Our digital banking ecosystem helps drive financial inclusion in Brazil providing business solutions primarily designed for consumers, individual entrepreneurs, micro-merchants and SMEs. Our main target markets include underserved clients and unbanked clients who have been ignored or underserved by the incumbents. Our digital banking ecosystem serves both consumers and merchants on a single platform. These merchants and consumers are attracted by our disruptive technology, which enables us to offer free, innovative, scalable and low-cost products and services with simpler onboarding, no paperwork and a high acceptance rate, while maintaining levels of fraud below those required by the card schemes. Once on our platform, merchants can offer consumers 40 cash-in methods, choose to obtain early payment of their card receivables on consumer installment transactions, and manage their cash balances on our free PagBank digital account, which offers 13 cash-out options including wire and peer to peer transfers, QR code payments, bill payments, top up prepaid mobile phone, Uber, Spotify or Google Play credits and in-person and online purchases or cash withdrawals using our PagSeguro prepaid and cash cards. Our management tools help them start or grow their businesses with PagSeguro as a partner, with software functionalities such as sales reports, credit and debit card reconciliation and inventory control, which we believe create a strong commercial bond with our clients. We believe the combination of all these features increases our clients’ loyalty, leading them to conduct additional business with us, in a virtuous cycle. Our merchants span businesses of all types and sizes, ranging from individual entrepreneurs, micro-merchants and small companies such as street vendors and beauty salons, to medium-sized companies in retail and other sectors. We also have a growing presence in the business-to-business commerce segment.
Our cross-border payments business unit is branded under the name of Pagseguro International (Pagseguro Tecnologia Ltda.) and is a wholly owned subsidiary of PagSeguro. Pagseguro Tecnologia operates as a cross-border PSP, providing online payment services for international merchants throughout Latin America, Portugal, Spain and Turkey, through more than 140 payment options.
Some of our key financial and operating data are as follows:
•At December 31, 2022, our active merchants totaled 7.1 million, representing a decrease of 8.0% compared with 7.7 million at year-end 2021. Our active merchants at year-end 2021 represented an increase of 9.4% compared with 7.0 million at year-end 2020.
•In 2022, our TPV totaled R$731.4 billion, representing an increase of 60.4% compared with R$456.1 billion in 2021. Our TPV in 2021 represented an increase of 97.0% compared with R$231.5 billion in 2020. In 2022, our PagSeguro TPV totaled R$353.8 billion and our PagBank TPV totaled R$377.6 billion.
•In 2022, our Total revenue and income totaled R$15,334.9 million, representing an increase of 46.8% compared with R$10,448.7 million in 2021. Our Total revenue and income in 2021 represented an increase of 53.3% compared with R$6,814.7 million in 2020. The principal components of our Total revenue and income posted the following growth:
*Our Revenue from transaction activities and other services totaled R$8,906.4 million in 2022, an increase of 31.3% compared with R$6,784.8 million in 2021. The total of these revenue items in 2021 represented an increase of 50.5% compared with R$4,508.7 million in 2020.

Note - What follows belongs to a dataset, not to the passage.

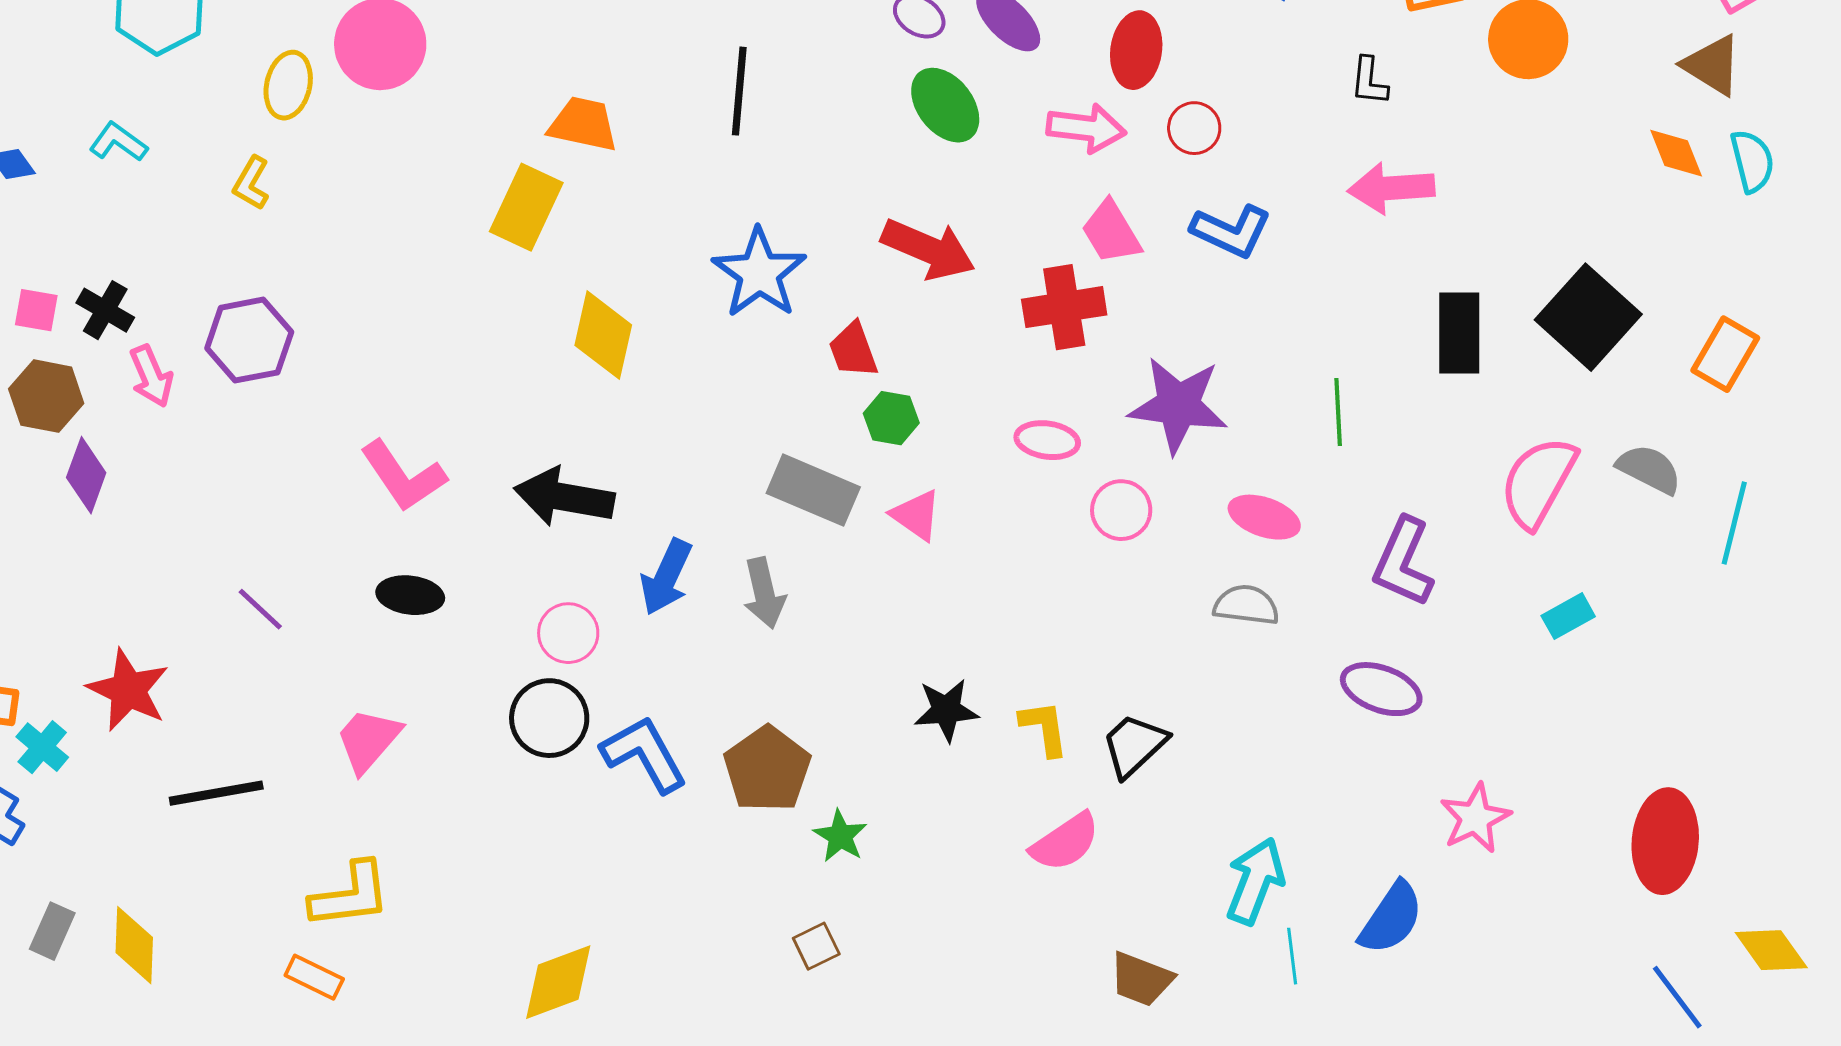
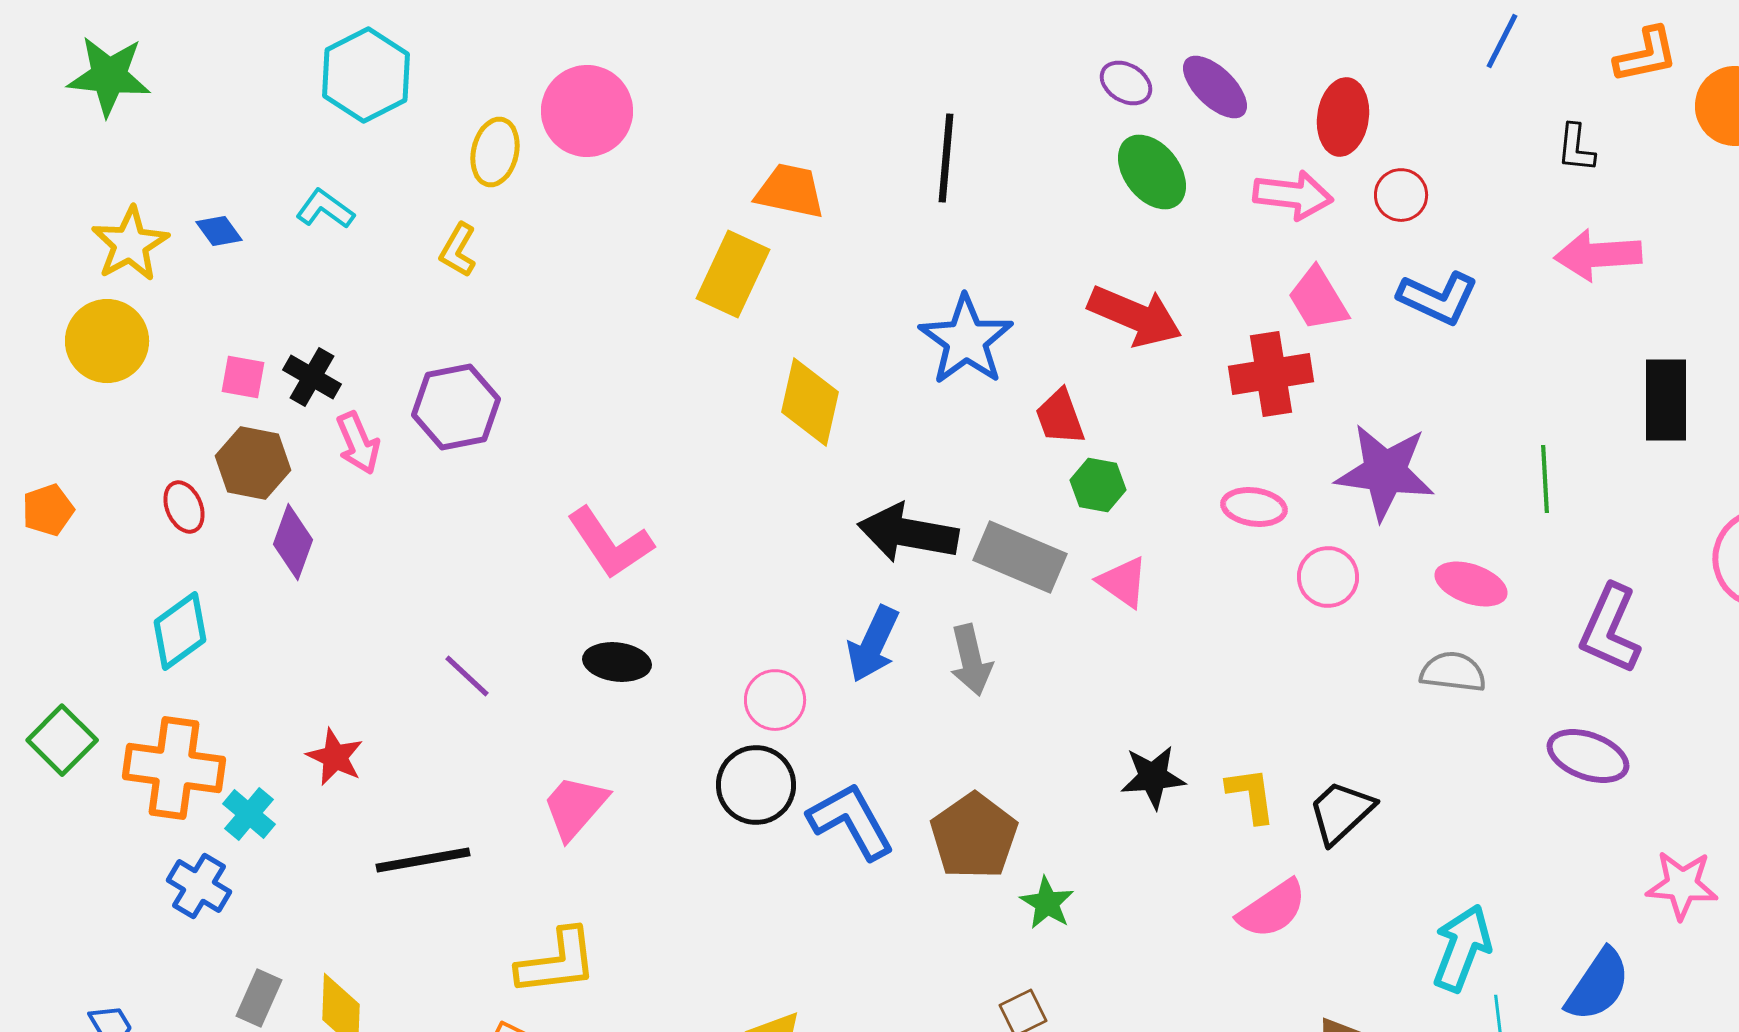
black arrow: (564, 497) -> (908, 533), moved
red star: (128, 690) -> (335, 757), size x0.7
pink star: (1475, 818) -> (1682, 885), turned 30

*Our Financial income totaled R$6,252.7 million in 2022, an increase of 77.9% compared with R$3,514.4 million in 2021. Financial income in 2021 represented an increase of 61.4% compared with R$2,177.4 million in 2020.
•In 2022, our Net income for the year totaled R$1,504.8 million, representing an increase of 29.0% compared with R$1,166.3 million in 2021. Net income for the year in 2021 represented a decrease of 9.8% compared with R$1,292.3 million in 2020.
•At December 31, 2022, our PagBank active users totaled 16.2 million, representing an increase of 23.9% compared with 13.1 million at December 31, 2021. Our PagBank active users in 2021 represented an increase of 66.2% compared with 7.9 million in 2020.
With respect to the labor market, in December 2022, according to information from IBGE’s PNAD, Brazil had 47.5 million formal economy employees and 22.1 million informal economy employees (considering the private sector, domestic services and the public sector), representing a major market opportunity for digital banks, as most of the 22.1 million individuals employed in the informal economy remain unbanked or under-banked, and seek digital payments and credit solutions.
According to SEBRAE (Portal do Empreendedor) and Brazil’s Internal Revenue Services (Receita Federal), there were 14.8 million micro-merchants (MEIs) in Brazil as of December 31, 2022. Also, according to the most recent Annual Social Information Report (Relação Anual de Informações Sociais - RAIS), published by the Ministry of the Economy, as of December 31, 2021, there were 3.8 million SMEs. Additionally, according to IBGE’s PNAD, as of December 31, 2022, there were 18.6 million individuals self-employed in the informal economy, usually individual customers of card acquirers. Taken together, this totals an addressable market of 37.2 million formal and informal businesses. In addition, according to SEBRAE, the number of individual micro entrepreneurs in Brazil increased significantly, from 772 thousand in 2010 to 14.9 million in March 2023.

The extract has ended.